When London artist Sonia Boyce was busy preparing a complex multichannel video work for the 2022 Venice Biennale mid-pandemic, she tired of people asking how it felt to be the first Black woman to represent Britain at the prestigious international exhibition.

“I kept batting away the question,” she said in a recent interview. But when she finally witnessed thousands lining up to enter the British pavilion, her feelings shifted. “I wept on the stairs. It was the first moment after lockdown had finished and people could gather again. There was a sea of people. I suddenly felt this weight of history.”

That historic moment was the presentation of Feeling Her Way, an exhibition featuring an entirely improvised vocal performance by four women with roots in Black music who had never met before and didn’t rehearse. It won the Golden Lion prize in Venice and comes to Canada courtesy of Montreal’s PHI Foundation, which showed it over the past summer. The show, Boyce’s first major outing in North America, is now touring to Toronto, thanks to the Toronto Biennial of Art and the Art Gallery of Ontario.

It launched the Biennial this week with cacophony: Its nine large screens all play simultaneously and loudly in two ground-floor galleries at the AGO. In the first room, three of the four singers are shown doing some initial vocal exercises – the fourth couldn’t join them because the latest travel ban had stranded her in Scandinavia – and you can see the hesitation in their faces as they figure out how this might work. At the renowned Abbey Road Studios, they stand the required two metres apart, three points in a triangle trying to raise one sound.

“They did keep saying, well, what is it you want us to do?” Boyce told the audience at a press preview. “I said, I just want you to sing together. They were very, very nervous.”

Boyce conceived the project as a testament to Black women in the British music industry and recruited the four singers simply by drawing up a list of candidates and picking the ones who seemed the most interested. They are a disparate group who brought very different styles with the composer Errollyn Wallen leading their group sessions while the singers also provided solos.

The jazz singer Jacqui Dankworth is part of a musical dynasty: her father was the musician John Dankworth and her mother is the jazz singer Cleo Laine, whose father was Jamaican. Poppy Ajudha is much younger, a singer-songwriter of Saint Lucian and British heritage in her 20s, influenced by jazz, soul and R&B.

Sofia Jernberg is an experimental singer who specializes in improvisation and expanding the voice. Born in Ethiopia and raised in Sweden, she appears remotely, filmed in the Stockholm studio once used by ABBA. Tanita Tikaram, perhaps the best known in Britain., is a pop-folk singer-songwriter who was born in Germany to Asian parents; her mother is Malaysian and her father Fijian and British. For her solo, she played the Steinway at Abbey Road.

“The legacy of the sounds they are making comes not only from an African diaspora experience,” Boyce said. “Jacqui is doing a Gregorian chant. She is influenced by both European and African traditions.”

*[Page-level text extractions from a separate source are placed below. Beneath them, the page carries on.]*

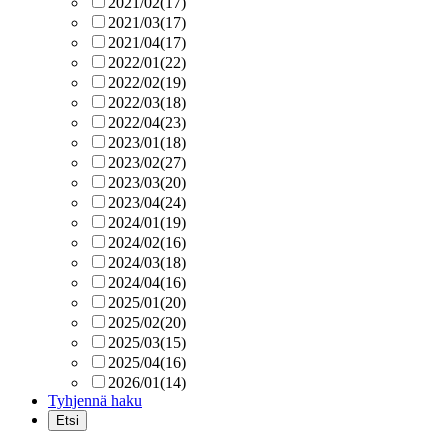
2021/02
(17)
2021/03
(17)
2021/04
(17)
2022/01
(22)
2022/02
(19)
2022/03
(18)
2022/04
(23)
2023/01
(18)
2023/02
(27)
2023/03
(20)
2023/04
(24)
2024/01
(19)
2024/02
(16)
2024/03
(18)
2024/04
(16)
2025/01
(20)
2025/02
(20)
2025/03
(15)
2025/04
(16)
2026/01
(14)
Tyhjennä haku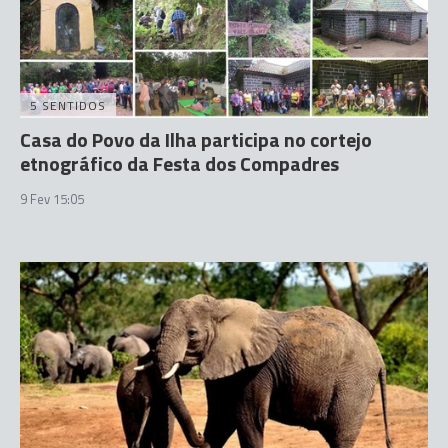
5 SENTIDOS
Casa do Povo da Ilha participa no cortejo
etnográfico da Festa dos Compadres
9 Fev 15:05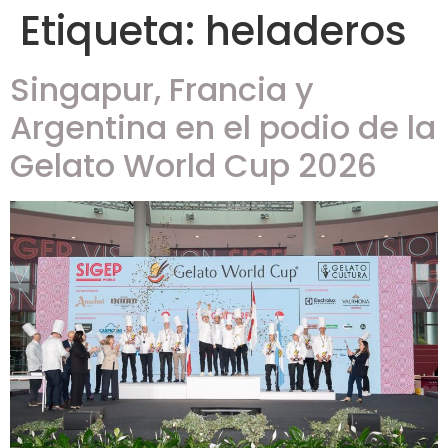
Etiqueta:
heladeros
Singapur, Francia y
Argentina en el podio de la
Gelato World Cup 2026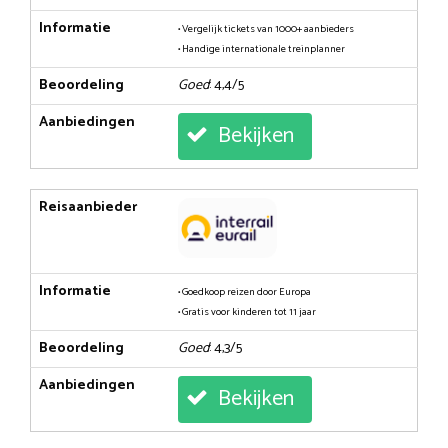
Informatie
• Vergelijk tickets van 1000+ aanbieders
• Handige internationale treinplanner
Beoordeling
Goed
: 4,4/5
Aanbiedingen
Bekijken
Reisaanbieder
Informatie
• Goedkoop reizen door Europa
• Gratis voor kinderen tot 11 jaar
Beoordeling
Goed
: 4,3/5
Aanbiedingen
Bekijken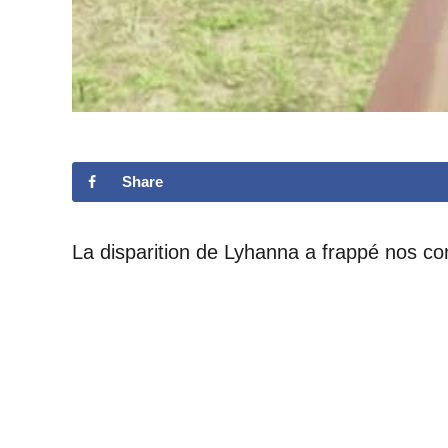
Share
La disparition de Lyhanna a frappé nos 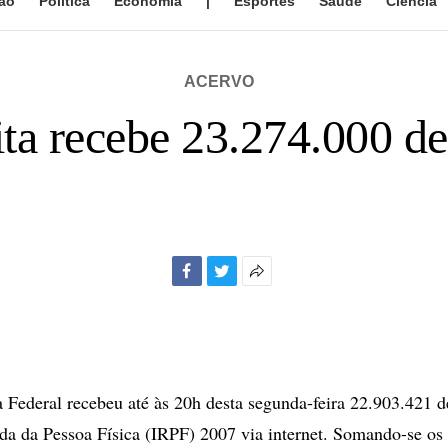
ão
Política
Economia
|
Esportes
Saúde
Ciência
ACERVO
ita recebe 23.274.000 de
Facebook
Twitter
Mais
opções
de
compartilhamento
 Federal recebeu até às 20h desta segunda-feira 22.903.421 d
a da Pessoa Física (IRPF) 2007 via internet. Somando-se os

Boyce considers African or Asian a descriptor but thinks Black is a political position, and points to the alliance between Black and Asian anti-racism protestors in the 1980s, a time when she was heavily involved in Britain’s Black art movement.

The video screens are surrounded by photographic wallpaper made from images taken at the studio session while the show includes a display of memorabilia related to Black music in Britain.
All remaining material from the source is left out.